The present invention is directed to a pressure harmonizer amongst a plurality of tires.
An objective of the present invention is to improve reliability of performance, namely, pressure harmonization of the tires.
Another objective of the present invention includes extended useful life of the tires via pressure harmonization.
A further objective of the present invention includes improved ergonometrics and ease of use.
A still further objective of the present invention includes increasing safety of driving by pressure harmonization between the tires.
An additional objective of the present invention includes increased fuel efficiency via pressure harmonization of the tires, by increasing efficiency of airing down and airing up the tires.
Other objectives, advantages, and novel features of the present invention will become more apparent from the following detailed description when taken in conjunction with the accompanying drawings.
The following drawings, in which like reference characters indicate like parts, are provided for illustration of the invention and are not intended to limit the invention in any manner whatsoever.

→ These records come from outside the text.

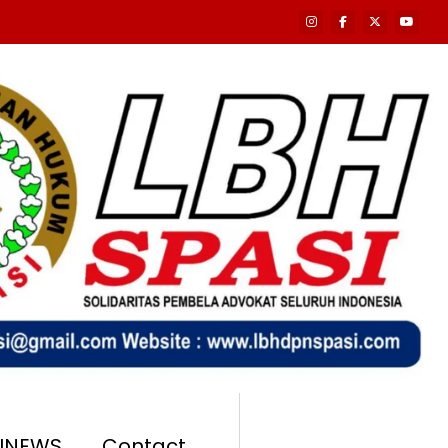
SINEWS
Contact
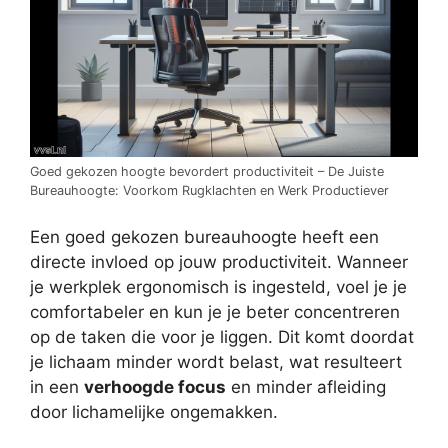
Goed gekozen hoogte bevordert productiviteit – De Juiste
Bureauhoogte: Voorkom Rugklachten en Werk Productiever
Een goed gekozen bureauhoogte heeft een
directe invloed op jouw productiviteit. Wanneer
je werkplek ergonomisch is ingesteld, voel je je
comfortabeler en kun je je beter concentreren
op de taken die voor je liggen. Dit komt doordat
je lichaam minder wordt belast, wat resulteert
in een
verhoogde focus
en minder afleiding
door lichamelijke ongemakken.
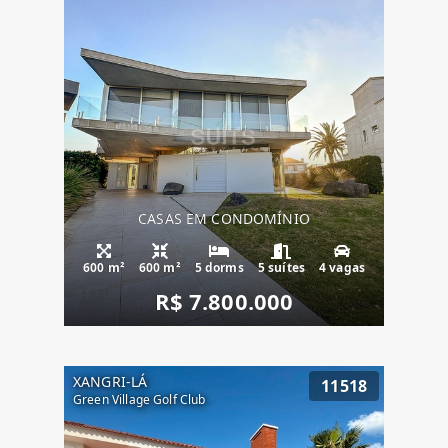
CASAS EM CONDOMÍNIO
600 m²
600 m²
5 dorms
5 suítes
4 vagas
R$ 7.800.000
XANGRI-LÁ
11518
Green Village Golf Club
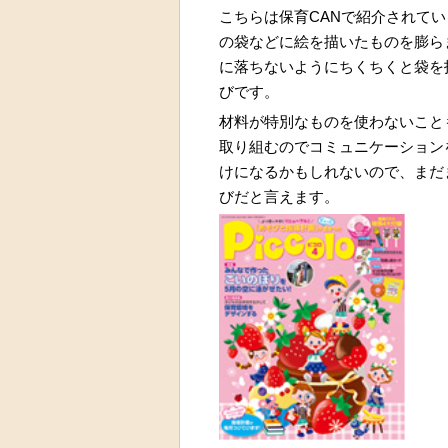
こちらは保育CANで紹介されて
の袋などに絵を描いたものを膨ら
に落ちないようにちくちくと袋を
びです。
材料が特別なものを使わないこと
取り組むのでコミュニケーション
けになるかもしれないので、まだ
びだと言えます。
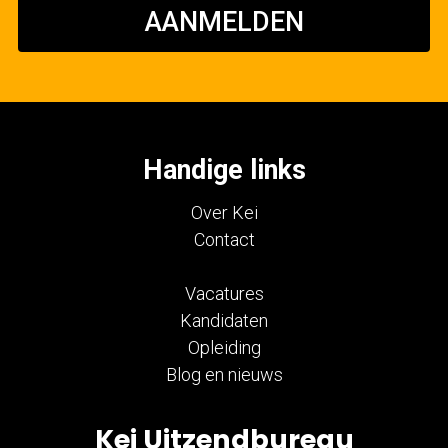
AANMELDEN
Handige links
Over Kei
Contact
Vacatures
Kandidaten
Opleiding
Blog en nieuws
Kei Uitzendbureau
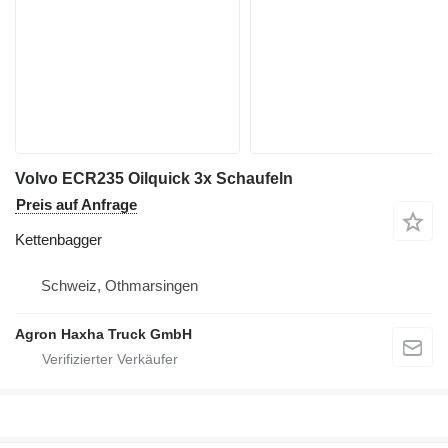
Volvo ECR235 Oilquick 3x Schaufeln
Preis auf Anfrage
Kettenbagger
Schweiz, Othmarsingen
Agron Haxha Truck GmbH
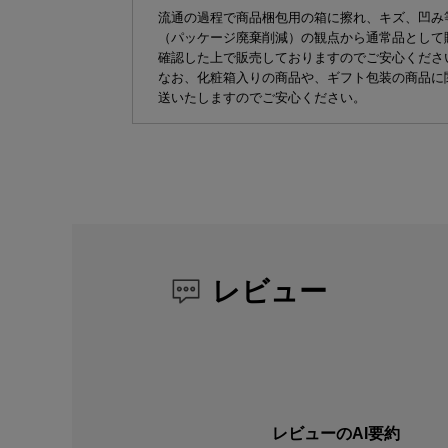
流通の過程で商品梱包用の箱に擦れ、キズ、凹み
（パッケージ廃棄削減）の観点から通常品として
確認した上で販売しておりますのでご安心くださ
なお、化粧箱入りの商品や、ギフト包装の商品に
送いたしますのでご安心ください。
レビュー
レビューのAI要約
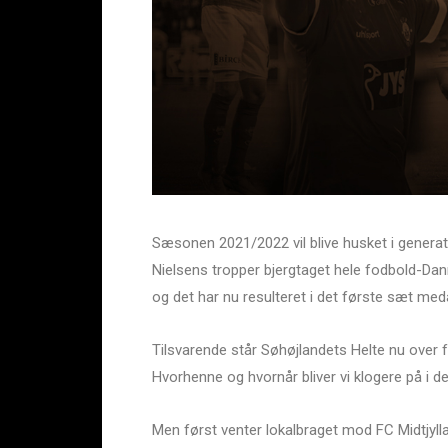
Sæsonen 2021/2022 vil blive husket i generati
Nielsens tropper bjergtaget hele fodbold-D
og det har nu resulteret i det første sæt medalj
Tilsvarende står Søhøjlandets Helte nu over
Hvorhenne og hvornår bliver vi klogere på i 
Men først venter lokalbraget mod FC Midtjy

The following descriptions of the preferred embodiments are presented to illustrate the present invention and are not to be construed to limit the claims in any manner whatsoever. In reference to the drawings, namely
The system 1 includes a gauge means 20, positioned between said first and second ends 14,16 extending radially outwardly from said body 12. The gauge means 20 may be an analog, digital, or combination of analog and digital type, wherein an analog type is illustrated in the drawings.
The system 1 further includes an inlet port means 30, positioned between said first and second ends 14,16 extending radially outwardly from said body 12, wherein said inlet port 30 is configured and dimensioned to removeably receive a standard sized air chuck via a single air source. The inlet port 30 is longitudinally shaped with an outer wall 32, wherein said outer wall 32 is threaded.

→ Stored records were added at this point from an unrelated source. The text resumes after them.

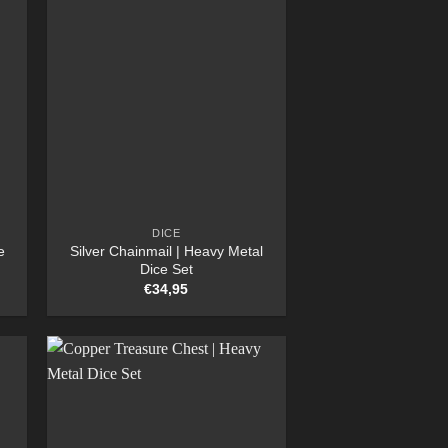
DICE
e
Silver Chainmail | Heavy Metal
Dice Set
€
34,95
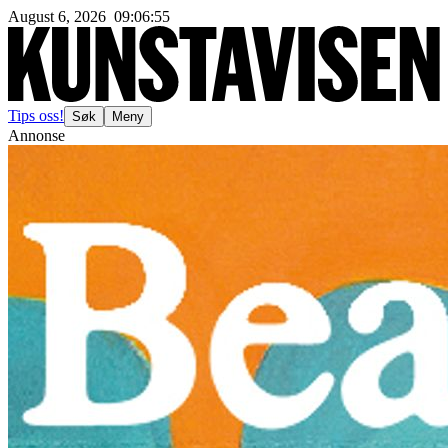
August 6, 2026
09
:
06
:
58
Tips oss!
Søk
Meny
Annonse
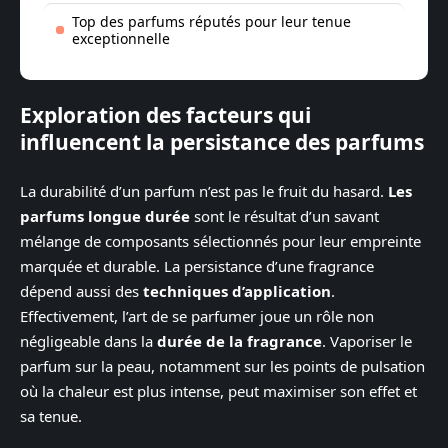
Top des parfums réputés pour leur tenue
exceptionnelle
Exploration des facteurs qui
influencent la persistance des parfums
La durabilité d’un parfum n’est pas le fruit du hasard.
Les
parfums longue durée
sont le résultat d’un savant
mélange de composants sélectionnés pour leur empreinte
marquée et durable. La persistance d’une fragrance
dépend aussi des
techniques d’application
.
Effectivement, l’art de se parfumer joue un rôle non
négligeable dans la
durée de la fragrance
. Vaporiser le
parfum sur la peau, notamment sur les points de pulsation
où la chaleur est plus intense, peut maximiser son effet et
sa tenue.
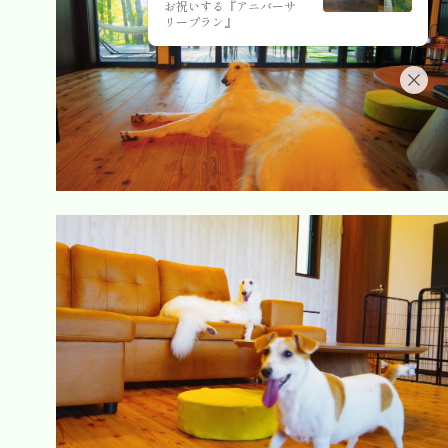
お祝いする『アニバーサ
リープラン』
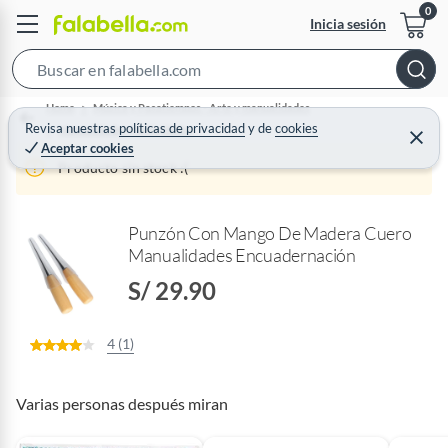
Inicia sesión
S
e
Home
Música y Pasatiempos - Arte y manualidades
a
Revisa nuestras
políticas de privacidad
y
de
cookies
Manualidades y actividades
C
Aceptar cookies
r
e
r
Producto sin stock :(
c
r
a
h
r
B
Punzón Con Mango De Madera Cuero
a
Manualidades Encuadernación
r
S/ 29.90
4 (1)
Varias personas después miran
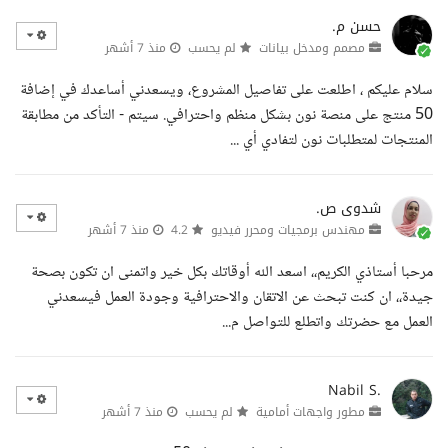
حسن م.
مصمم ومدخل بيانات
لم يحسب
منذ 7 أشهر
سلام عليكم ، اطلعت على تفاصيل المشروع، ويسعدني أساعدك في إضافة
50 منتج على منصة نون بشكل منظم واحترافي. سيتم - التأكد من مطابقة
المنتجات لمتطلبات نون لتفادي أي ...
شدوى ص.
مهندس برمجيات ومحرر فيديو
4.2
منذ 7 أشهر
مرحبا أستاذي الكريم،، اسعد الله أوقاتك بكل خير واتمنى ان تكون بصحة
جيدة،، ان كنت تبحث عن الاتقان والاحترافية وجودة العمل فيسعدني
العمل مع حضرتك واتطلع للتواصل م...
Nabil S.
مطور واجهات أمامية
لم يحسب
منذ 7 أشهر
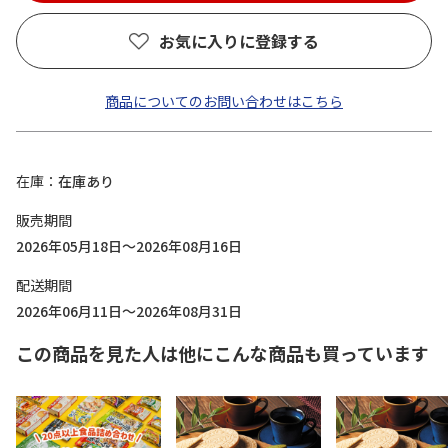
お気に入りに登録する
商品についてのお問い合わせはこちら
在庫
在庫あり
販売期間
2026年05月18日～2026年08月16日
配送期間
2026年06月11日～2026年08月31日
この商品を見た人は他にこんな商品も買っています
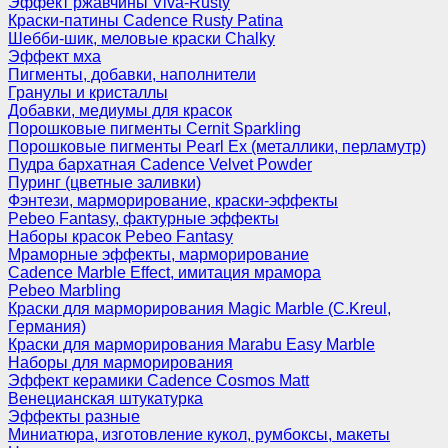
Эффект ржавчины Viva-Rusty
Краски-патины Cadence Rusty Patina
Шебби-шик, меловые краски Chalky
Эффект мха
Пигменты, добавки, наполнители
Гранулы и кристаллы
Добавки, медиумы для красок
Порошковые пигменты Cernit Sparkling
Порошковые пигменты Pearl Ex (металлики, перламутр)
Пудра бархатная Cadence Velvet Powder
Пуринг (цветные заливки)
Фэнтези, марморирование, краски-эффекты
Pebeo Fantasy, фактурные эффекты
Наборы красок Pebeo Fantasy
Мраморные эффекты, марморирование
Cadence Marble Effect, имитация мрамора
Pebeo Marbling
Краски для марморирования Magic Marble (C.Kreul,
Германия)
Краски для марморирования Marabu Easy Marble
Наборы для марморирования
Эффект керамики Cadence Cosmos Matt
Венецианская штукатурка
Эффекты разные
Миниатюра, изготовление кукол, румбоксы, макеты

The system 1 further includes an outlet port means 40, positioned between said first and second ends 14,16 extending radially outwardly from said body 12, said means 40 being configured and dimensioned to selectively discharge surplus air to a desired target pressure determined by the operator thereof. The outlet port means 40 comprises a ball valve, although it is envisioned that other types of stop cocks or pressure relief valves can be substituted.
The system 1 still further includes a plurality of air exchange ports 50a,b extending axially outwardly from said chamber 10, wherein each air exchange port 50a,b has a flexible conduit 52a,b connected thereto, each conduit 52a,b having a proximal and distal end 54a,b, 56a,b, wherein a connecting means 58a,b is cooperatively connected to said distal end 56a,b of said conduit 52a,b for releaseably connecting to an air valve on the targeted tire. Each air exchange port 50a,b extends axially outwardly, however, it is envisioned that they 50a,b may be either parallel or not depending on the shape of the body 10 and design choice.
Each conduit 52a,b is bifurcated into a first and second length 52a-1, 52a-2 and 52b-1, 52b-2, wherein a diverging fitting 60a,b, such as a t-fitting or y-fitting, is inserted therebetween and wherein a second conduit 62a,b, having a proximal and distal end 64a,b and 66a,b, is cooperatively connected to said fitting 60a,b via the proximal end thereof 64a,b, and said distal end 66a,b having a connecting means 68a,b cooperatively connected thereto for releaseably connecting to an air valve on a targeted tire (not shown). For example, an air chuck, or some other device that attaches to the air valve and remains thereon hands free during the pressure adjustment process, once the process is completed, the device can be removed quite easily.
Each conduit 52a,b and 62a,b is made from a material that is corrosion resistant, such as rubber, and/or plastic but should be able to withstand air pressure of about two-hundred pounds per square inch (200 PSI), or about one-hundred pounds per square in (100 PSI), but no less than about fifty pounds per square inch (50 PSI), as it is envisioned this system can be used on a bicycle, motorcycle, tricycle, quadracycle, an ATV (whether three, four, or six-wheeled), a golf-cart, and/or motor-vehicle having a plurality of tires. Furthermore, each conduit 52a,b and 62a,b is made from a material that has at least about one-quarter inch inside diameter ID, although larger diameters may be incorporated depending on the specifications of the pump such as its CFM and PSI ratings.
Each connecting means 58a,b and 68a,b is normally closed when not engaged/deployed, and open when engaged/deployed with a valve of the wheel of the desired/target vehicle, thereby permitting the operator to operate the connecting means 58a,b and 68a,b hands free and attend to the system 1 while in use.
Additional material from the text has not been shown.